Por um São João tradicional e sustentável

Salvador, 24 de junho de 2009. A cidade, abandonada por grande parte de seus habitantes, parece engolida por uma densa nuvem. A trilha sonora poderia assustar a desavisados. Bombas explodem por segundo em todos os cantos da cidade, acompanhadas por berros entusiasmados de crianças em plena comemoração e outros não tanto felizes de bebês alheios ao que pode estar acontecendo…

Modernizadas pelas suas grandes construções e hábitos metropolitanos, as capitais não possuem mais espaços para as comemorações juninas. “São João é festa para as pequenas (cidades)”. Apesar disso, as evidências demonstram que em algum canto (ou muitos) a tradição se renova e espalha sinais para anunciar que a pretensa modernidade precisa aprender a conviver e a respeitar o que sempre foi feito.

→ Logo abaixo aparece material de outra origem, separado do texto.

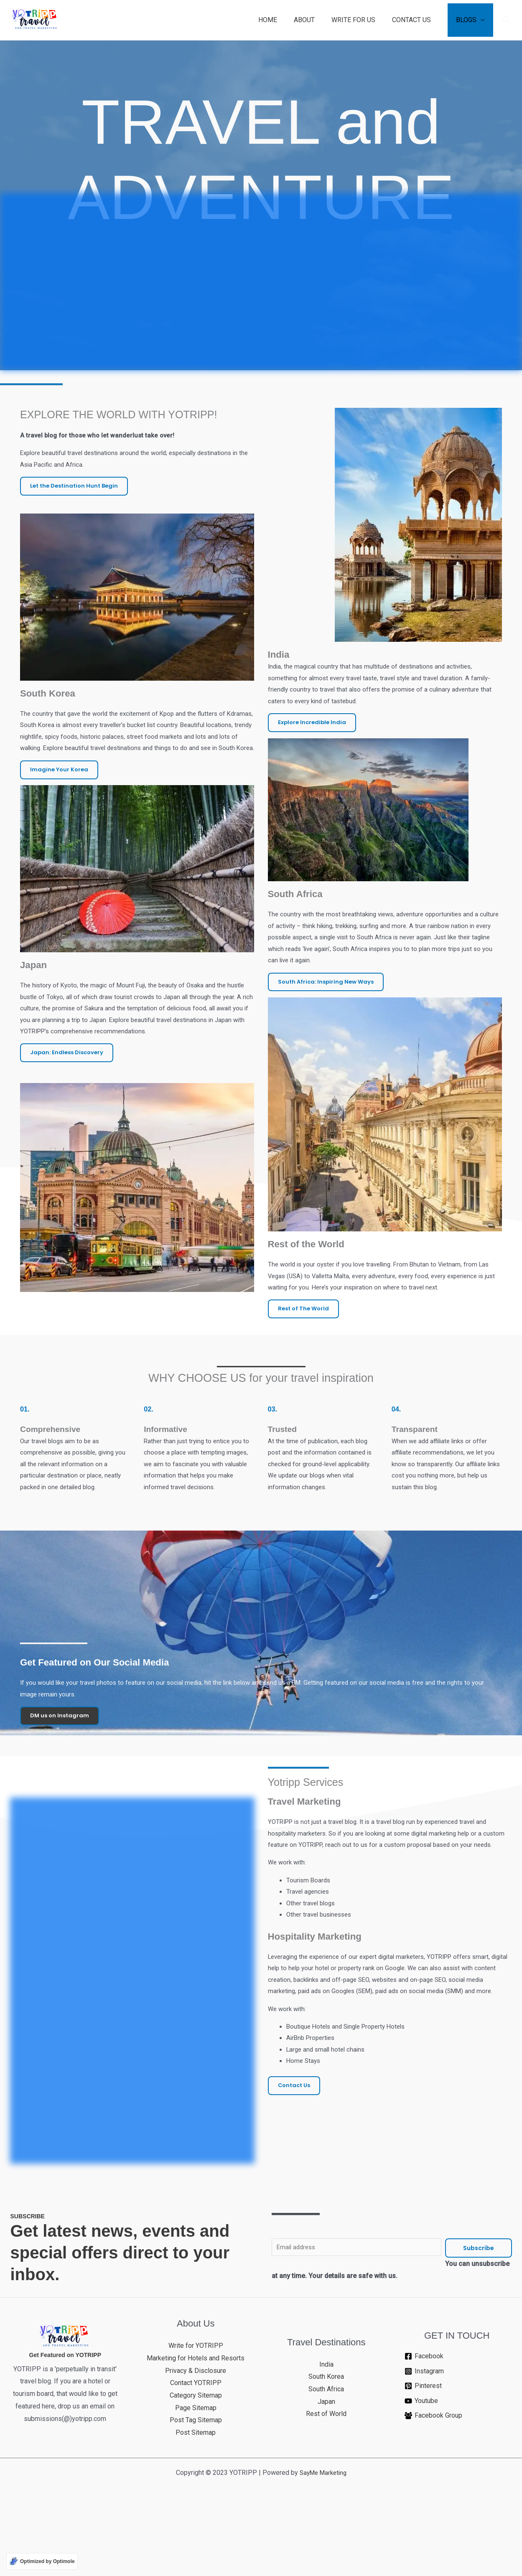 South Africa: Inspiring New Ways (328, 1042)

As festas juninas são, sem dúvida, uma das mais fortes tradições da região nordeste. Carregadas de simbolismo, crenças e muito regionalismo, as comemorações representam um dos períodos festivos mais esperados pelos nordestinos. É impressionante a nostalgia que carrega tanto para quem nasceu por aqui, quanto para quem vive ou já conheceu esta realidade. Muitos hábitos praticados neste período precisam ser valorizados e estimulados em virtude das características saudáveis que carregam, a saber a interiorização econômica (mesmo que temporária) para cidades onde são comemoradas as festas, a manutenção e valorização das tradições culturais e do regionalismo, a culinária, dentre tantas outras. A música e o folclore são capítulos à parte e conduzem-nos a um imaginário comum, que incorpora as “quadrilhas” a um clima de plena harmonia.

Indiscutivelmente, a soma destes e de muitos outros fatores resulta em um dos mais importantes produtos turísticos que os estados do nordeste e o Brasil têm a explorar.  Porém ainda falta muito a ser feito para transformar este enorme potencial em um contexto que atraia o contingente de turistas e de gastos que podemos receber.

Aliás, vale lembrar que os jogos da Copa de 2014 no Brasil, terão 4 estados nordestinos como sede e acontecerão em torno das festas juninas. Ou seja, temos uma enorme oportunidade de internacionalizar este calendário e atrair paralelamente aos jogos da Copa um público estrangeiro esperado.

Não é necessário relembrar das necessidades de infra-estrutura, estradas, sinalização turística, operadores turísticos qualificados, rede elétrica adequada, esgotamento sanitário, água tratada, serviços de saúde etc. A pauta de trabalho é extensa e depende sobretudo de uma concertação entre o poder público e a iniciativa privada, em especial o trade turístico.

No entanto, fazer o que tem de ser feito não é suficiente para que o calendário junino do Nordeste entre de vez na agenda do turismo internacional e nacional. Temos que inovar! E, para isso, a sustentabilidade ambiental das festas juninas é um tema que precisa ser discutido.

Quantas toneladas de pólvora são queimadas durante o período junino?

Quantas toneladas de madeira (não certificada) são queimadas?

Não conheço estudos que estimem a emissão de CO2 na atmosfera durante esse período e o impacto para o efeito estufa, aquecimento global, derretimento de geleiras, mas sem dúvida é um tema que merece especial atenção.

Outros impactos ambientais também poderiam ser contabilizados:  queima de balões e os incêndios provocados por estes, poluição sonora e muito sangue derramado. Durante o São João, somente o banco de sangue do estado da Bahia (Hemoba) estima necessitar de pelo menos 20% a mais do que seu estoque habitual para suprir atendimento a queimados, acidentes nas estradas, entre outras necessidades do período.

Apesar de tudo isso, é uma das melhores experiências turísticas, comparável ao carnaval. E é por isso que a festa deve ser zelada, aperfeiçoada com base em uma pauta de pesquisa, desenvolvimento e muita inovação para gerarmos um São João sustentável.

Qual será primeira cidade a levantar esta bandeira? O desafio está lançado!

Quem está pesquisando ou deseja pesquisar tecnologias para solucionar estas questões? 

Os benefícios gerados são inúmeros: créditos de carbono, atração de turistas com poder aquisitivo mais elevado, bem estar da população e uma marca que jamais será esquecida.

Um novo tempo em que se preservem as tradições, valorizando os novos paradigmas globais. Todos os santos agradecem!